* **WHAT THE EXERCISE ASKS**:
All entries are to be copied exactly, with pictures removed.

--- DATA PROVIDED Enclosed Below ---

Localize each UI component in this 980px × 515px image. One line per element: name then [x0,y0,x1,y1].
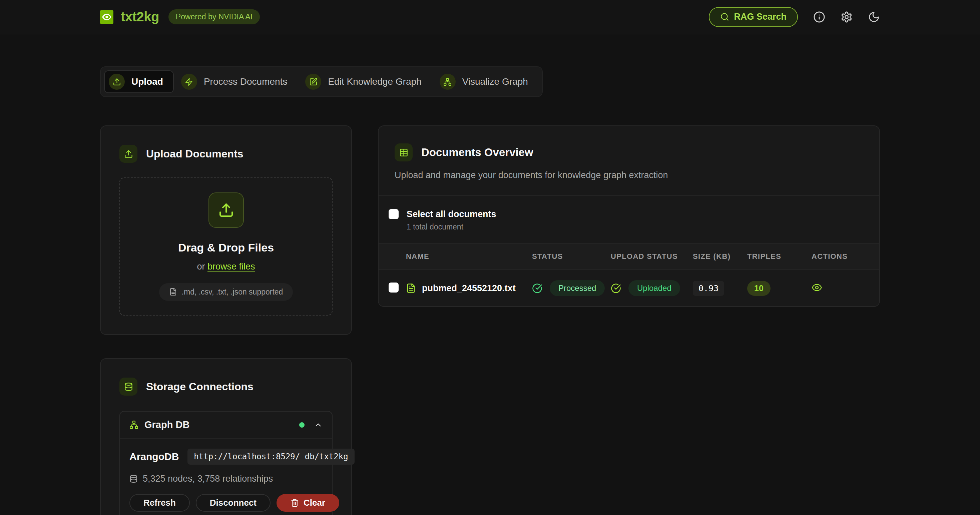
nvidia-logo-icon [100,10,113,24]
chevron-up-icon [314,421,323,429]
column-upload-status: UPLOAD STATUS [611,243,693,270]
storage-card-title: Storage Connections [146,381,253,393]
document-name: pubmed_24552120.txt [422,283,516,294]
graph-db-stats: 5,325 nodes, 3,758 relationships [129,474,323,484]
view-document-button[interactable] [811,282,822,293]
zap-icon [181,74,197,90]
disconnect-button[interactable]: Disconnect [196,494,270,512]
row-checkbox[interactable] [388,283,399,292]
select-all-label: Select all documents [407,209,496,219]
network-icon [129,420,138,429]
refresh-button[interactable]: Refresh [129,494,190,512]
or-text: or [197,262,205,272]
upload-icon [208,192,244,228]
connected-status-dot [299,422,305,428]
graph-db-details: ArangoDB http://localhost:8529/_db/txt2k… [120,439,332,515]
table-row: pubmed_24552120.txt Processed [379,270,879,306]
info-button[interactable] [813,11,825,23]
graph-db-label: Graph DB [145,419,189,430]
column-triples: TRIPLES [747,243,811,270]
workflow-tabs: Upload Process Documents Edit Knowledge … [100,67,543,97]
browse-files-link[interactable]: browse files [207,262,255,272]
tab-edit-knowledge-graph[interactable]: Edit Knowledge Graph [301,70,432,93]
db-connection-url: http://localhost:8529/_db/txt2kg [188,448,354,465]
tab-visualize-graph[interactable]: Visualize Graph [435,70,539,93]
database-icon [119,378,137,396]
column-status: STATUS [532,243,611,270]
moon-icon [868,11,880,23]
graph-db-stats-text: 5,325 nodes, 3,758 relationships [143,474,273,484]
tab-upload[interactable]: Upload [104,70,174,93]
database-icon [129,475,138,483]
column-size: SIZE (KB) [693,243,747,270]
top-navbar: txt2kg Powered by NVIDIA AI RAG Search [0,0,980,34]
tab-label: Edit Knowledge Graph [328,76,421,87]
column-actions: ACTIONS [811,243,879,270]
network-icon [440,74,456,90]
app-title: txt2kg [121,10,159,24]
header-checkbox-spacer [379,243,406,270]
topbar-actions: RAG Search [709,7,880,27]
triples-count-badge: 10 [747,281,770,296]
status-badge: Processed [550,280,605,296]
table-header-row: NAME STATUS UPLOAD STATUS SIZE (KB) TRIP… [379,243,879,270]
size-value: 0.93 [693,281,724,296]
settings-button[interactable] [841,11,853,23]
documents-table: NAME STATUS UPLOAD STATUS SIZE (KB) TRIP… [379,243,879,306]
brand: txt2kg Powered by NVIDIA AI [100,10,260,24]
file-dropzone[interactable]: Drag & Drop Files or browse files .md, .… [119,178,332,316]
upload-documents-card: Upload Documents Drag & Drop Files or br… [100,126,352,335]
select-all-checkbox[interactable] [388,209,399,219]
documents-overview-card: Documents Overview Upload and manage you… [378,126,880,307]
documents-card-title: Documents Overview [421,146,533,159]
edit-icon [305,74,321,90]
rag-search-button[interactable]: RAG Search [709,7,798,27]
clear-button[interactable]: Clear [277,494,339,512]
rag-search-label: RAG Search [734,12,786,22]
info-icon [813,11,825,23]
tab-label: Process Documents [204,76,288,87]
graph-db-header[interactable]: Graph DB [120,412,332,439]
file-icon [169,288,177,296]
eye-icon [811,282,822,293]
db-provider-name: ArangoDB [129,451,179,462]
check-circle-icon [532,283,542,294]
table-icon [395,143,413,161]
gear-icon [841,11,853,23]
drop-subtitle: or browse files [197,262,255,272]
total-documents-label: 1 total document [407,223,496,232]
supported-formats-pill: .md, .csv, .txt, .json supported [159,283,293,301]
db-connections-panel: Graph DB ArangoDB http://localhost:8529/… [119,411,332,515]
search-icon [720,12,729,21]
check-circle-icon [611,283,621,294]
storage-connections-card: Storage Connections Graph DB ArangoDB [100,358,352,515]
upload-icon [119,145,137,163]
tab-process-documents[interactable]: Process Documents [177,70,298,93]
file-text-icon [406,283,416,293]
powered-by-badge: Powered by NVIDIA AI [169,10,260,24]
upload-status-badge: Uploaded [628,280,680,296]
theme-toggle-button[interactable] [868,11,880,23]
documents-card-subtitle: Upload and manage your documents for kno… [395,170,863,180]
supported-formats-text: .md, .csv, .txt, .json supported [182,288,283,297]
tab-label: Upload [131,76,163,87]
main-content: Upload Process Documents Edit Knowledge … [0,34,980,515]
drop-title: Drag & Drop Files [178,241,274,254]
trash-icon [291,499,299,507]
upload-card-title: Upload Documents [146,148,243,160]
column-name: NAME [406,243,532,270]
upload-icon [109,74,125,90]
clear-button-label: Clear [304,498,325,508]
tab-label: Visualize Graph [462,76,528,87]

--- End of Enclosed DATA PROVIDED ---

* **FINISHED TASK**:
Localize each UI component in this 980px × 515px image. One line per element: name then [x0,y0,x1,y1].
nvidia-logo-icon [100,10,113,24]
chevron-up-icon [314,421,323,429]
column-upload-status: UPLOAD STATUS [611,243,693,270]
storage-card-title: Storage Connections [146,381,253,393]
document-name: pubmed_24552120.txt [422,283,516,294]
graph-db-stats: 5,325 nodes, 3,758 relationships [129,474,323,484]
view-document-button[interactable] [811,282,822,293]
zap-icon [181,74,197,90]
disconnect-button[interactable]: Disconnect [196,494,270,512]
row-checkbox[interactable] [388,283,399,292]
select-all-label: Select all documents [407,209,496,219]
network-icon [129,420,138,429]
refresh-button[interactable]: Refresh [129,494,190,512]
or-text: or [197,262,205,272]
upload-icon [208,192,244,228]
connected-status-dot [299,422,305,428]
graph-db-details: ArangoDB http://localhost:8529/_db/txt2k… [120,439,332,515]
table-row: pubmed_24552120.txt Processed [379,270,879,306]
info-button[interactable] [813,11,825,23]
graph-db-label: Graph DB [145,419,189,430]
column-triples: TRIPLES [747,243,811,270]
workflow-tabs: Upload Process Documents Edit Knowledge … [100,67,543,97]
browse-files-link[interactable]: browse files [207,262,255,272]
tab-edit-knowledge-graph[interactable]: Edit Knowledge Graph [301,70,432,93]
db-connection-url: http://localhost:8529/_db/txt2kg [188,448,354,465]
tab-visualize-graph[interactable]: Visualize Graph [435,70,539,93]
database-icon [119,378,137,396]
column-status: STATUS [532,243,611,270]
moon-icon [868,11,880,23]
graph-db-stats-text: 5,325 nodes, 3,758 relationships [143,474,273,484]
tab-upload[interactable]: Upload [104,70,174,93]
database-icon [129,475,138,483]
column-size: SIZE (KB) [693,243,747,270]
top-navbar: txt2kg Powered by NVIDIA AI RAG Search [0,0,980,34]
tab-label: Edit Knowledge Graph [328,76,421,87]
column-actions: ACTIONS [811,243,879,270]
network-icon [440,74,456,90]
app-title: txt2kg [121,10,159,24]
header-checkbox-spacer [379,243,406,270]
topbar-actions: RAG Search [709,7,880,27]
triples-count-badge: 10 [747,281,770,296]
status-badge: Processed [550,280,605,296]
table-header-row: NAME STATUS UPLOAD STATUS SIZE (KB) TRIP… [379,243,879,270]
size-value: 0.93 [693,281,724,296]
settings-button[interactable] [841,11,853,23]
documents-table: NAME STATUS UPLOAD STATUS SIZE (KB) TRIP… [379,243,879,306]
brand: txt2kg Powered by NVIDIA AI [100,10,260,24]
file-dropzone[interactable]: Drag & Drop Files or browse files .md, .… [119,178,332,316]
upload-documents-card: Upload Documents Drag & Drop Files or br… [100,126,352,335]
select-all-checkbox[interactable] [388,209,399,219]
documents-overview-card: Documents Overview Upload and manage you… [378,126,880,307]
documents-card-title: Documents Overview [421,146,533,159]
edit-icon [305,74,321,90]
rag-search-button[interactable]: RAG Search [709,7,798,27]
clear-button[interactable]: Clear [277,494,339,512]
rag-search-label: RAG Search [734,12,786,22]
info-icon [813,11,825,23]
tab-label: Process Documents [204,76,288,87]
graph-db-header[interactable]: Graph DB [120,412,332,439]
file-icon [169,288,177,296]
eye-icon [811,282,822,293]
db-provider-name: ArangoDB [129,451,179,462]
check-circle-icon [532,283,542,294]
table-icon [395,143,413,161]
gear-icon [841,11,853,23]
drop-subtitle: or browse files [197,262,255,272]
total-documents-label: 1 total document [407,223,496,232]
supported-formats-pill: .md, .csv, .txt, .json supported [159,283,293,301]
db-connections-panel: Graph DB ArangoDB http://localhost:8529/… [119,411,332,515]
search-icon [720,12,729,21]
check-circle-icon [611,283,621,294]
storage-connections-card: Storage Connections Graph DB ArangoDB [100,358,352,515]
upload-icon [119,145,137,163]
tab-process-documents[interactable]: Process Documents [177,70,298,93]
file-text-icon [406,283,416,293]
powered-by-badge: Powered by NVIDIA AI [169,10,260,24]
upload-status-badge: Uploaded [628,280,680,296]
theme-toggle-button[interactable] [868,11,880,23]
documents-card-subtitle: Upload and manage your documents for kno… [395,170,863,180]
supported-formats-text: .md, .csv, .txt, .json supported [182,288,283,297]
tab-label: Upload [131,76,163,87]
main-content: Upload Process Documents Edit Knowledge … [0,34,980,515]
drop-title: Drag & Drop Files [178,241,274,254]
trash-icon [291,499,299,507]
upload-card-title: Upload Documents [146,148,243,160]
column-name: NAME [406,243,532,270]
upload-icon [109,74,125,90]
clear-button-label: Clear [304,498,325,508]
tab-label: Visualize Graph [462,76,528,87]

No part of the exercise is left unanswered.